Sebastian Alfredo Maronell
Fellow: PhD
Sebastian was born in South Africa and moved with his family to Zambia when he was thirteen. This bifurcated childhood developed an already-keen sense of history, for it introduced him early on to the different ways societies engage and digest the past. It led to a BA in History and Politics at UCT, followed by a BA (Honours) in Economic History at the same institution. In between studying, he also grew to love photography, art and writing, which explains the direction of his academic research. In the meantime, he has taught contemporary art theory at the Michaelis School of Fine Art, co-create a social history photography archive in Zambia, and tried for a number of years – alas, unsuccessfully – to finish reading Marx’s Capital.

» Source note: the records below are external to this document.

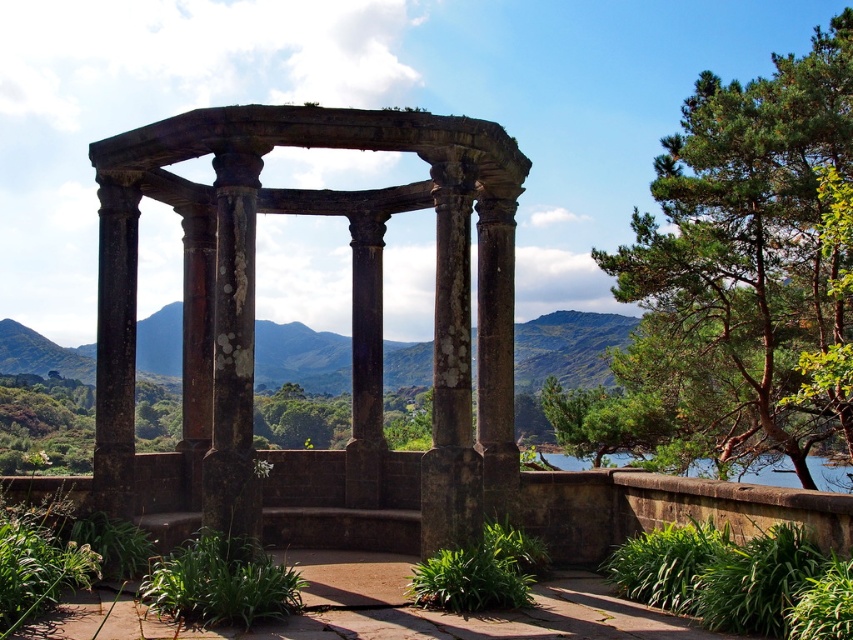 You are standing in the paved area near the dark brown stone gazebo at center and want to take a photo of the green textured tree at upper right. Which direction should you face to capture the tree in your view?

You should face to the right because the green textured tree at upper right is located to the right side of the dark brown stone gazebo at center.

You are planning to install a new pathway between the dark brown stone gazebo at center and the dense cluster of shrubs on the right. The pathway needs to be exactly 60 feet long. Is this feasible?

The distance between the dark brown stone gazebo at center and the dense cluster of shrubs on the right is 62.50 feet. Since the required pathway is 60 feet, it is not feasible as the distance is longer than the specified length.

You are standing at the camera position and want to take a photo of the dark brown stone gazebo at center. If your camera has a maximum focus range of 60 feet, will you be able to capture the gazebo clearly?

The dark brown stone gazebo at center and camera are 62.50 feet apart, which exceeds the camera maximum focus range of 60 feet. Therefore, you won not be able to capture the gazebo clearly. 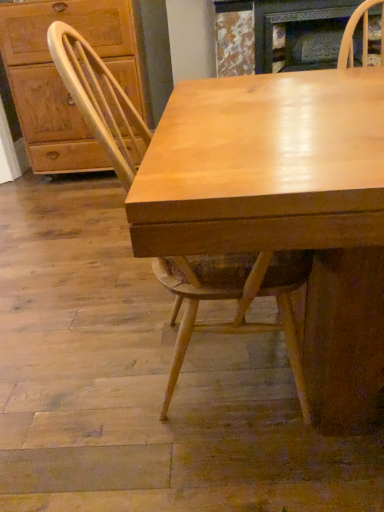 Question: Is marble textured fireplace at upper center shorter than light wood chair at center?

Choices:
 (A) yes
 (B) no

Answer: (A)

Question: Can you confirm if marble textured fireplace at upper center is taller than light wood chair at center?

Choices:
 (A) no
 (B) yes

Answer: (A)

Question: From a real-world perspective, is marble textured fireplace at upper center on top of light wood chair at center?

Choices:
 (A) no
 (B) yes

Answer: (B)

Question: Can you confirm if marble textured fireplace at upper center is wider than light wood chair at center?

Choices:
 (A) no
 (B) yes

Answer: (A)

Question: Is marble textured fireplace at upper center in contact with light wood chair at center?

Choices:
 (A) no
 (B) yes

Answer: (A)

Question: Could light wood chair at center be considered to be inside marble textured fireplace at upper center?

Choices:
 (A) yes
 (B) no

Answer: (B)

Question: Considering the relative sizes of light wood chair at center and matte wood cabinet at left in the image provided, is light wood chair at center smaller than matte wood cabinet at left?

Choices:
 (A) no
 (B) yes

Answer: (B)

Question: Could you tell me if light wood chair at center is facing matte wood cabinet at left?

Choices:
 (A) no
 (B) yes

Answer: (A)

Question: Considering the relative sizes of light wood chair at center and matte wood cabinet at left in the image provided, is light wood chair at center bigger than matte wood cabinet at left?

Choices:
 (A) yes
 (B) no

Answer: (B)

Question: From the image's perspective, would you say light wood chair at center is positioned over matte wood cabinet at left?

Choices:
 (A) no
 (B) yes

Answer: (A)

Question: Is light wood chair at center positioned before matte wood cabinet at left?

Choices:
 (A) yes
 (B) no

Answer: (A)

Question: Considering the relative sizes of light wood chair at center and matte wood cabinet at left in the image provided, is light wood chair at center wider than matte wood cabinet at left?

Choices:
 (A) no
 (B) yes

Answer: (B)

Question: Is the depth of matte wood cabinet at left less than that of light wood chair at center?

Choices:
 (A) no
 (B) yes

Answer: (A) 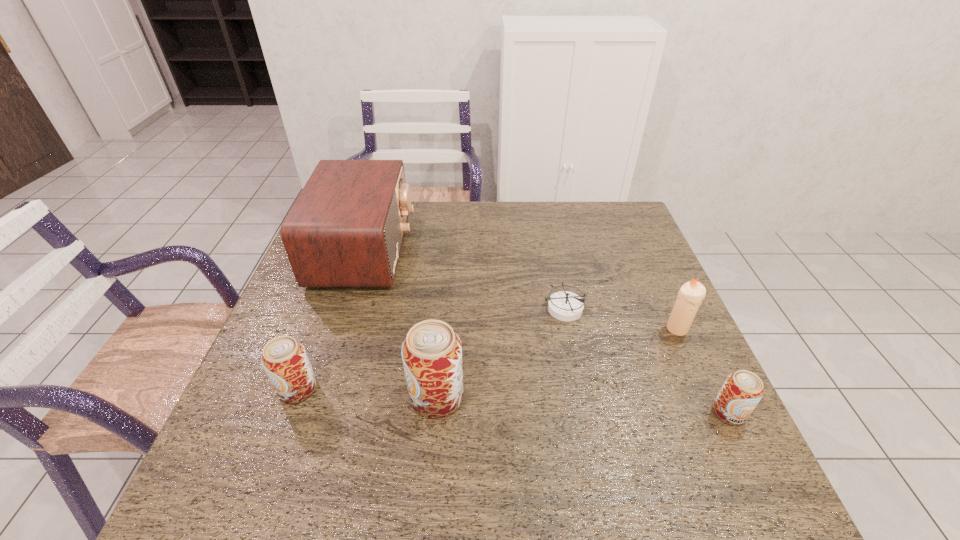 Where is `free point located 0.310m on the back of the leftmost beer can`? The width and height of the screenshot is (960, 540). free point located 0.310m on the back of the leftmost beer can is located at coordinates (337, 282).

Sebastian’s provisional title for his PhD thesis is: The grammar of resistance: A history of anti-apartheid photographs in the UWC Robben Island Musuem-Mayibuye Archives. His doctoral research hopes to engage similar themes in the South African context, specifically within the UWC Robben Island Musuem-Mayibuye Archives, the preeminent centre for historicising the anti-apartheid struggle. By being attentive to the visual forms of subjugation and resistance within this archive, he wishes to develop an ocular grammar of the anti-apartheid struggle, with particular attention to how it developed new subjectivities among the public. Further, like his MA dissertation, he wishes to ground the performance of power – and resistance to it – in material histories of the production, circulation and reception of photographs. This will all be contextualised within the logic of the Mayibuye archives, being particularly attentive to how one can ‘reactivate’ its archival holdings through new interpretive strategies.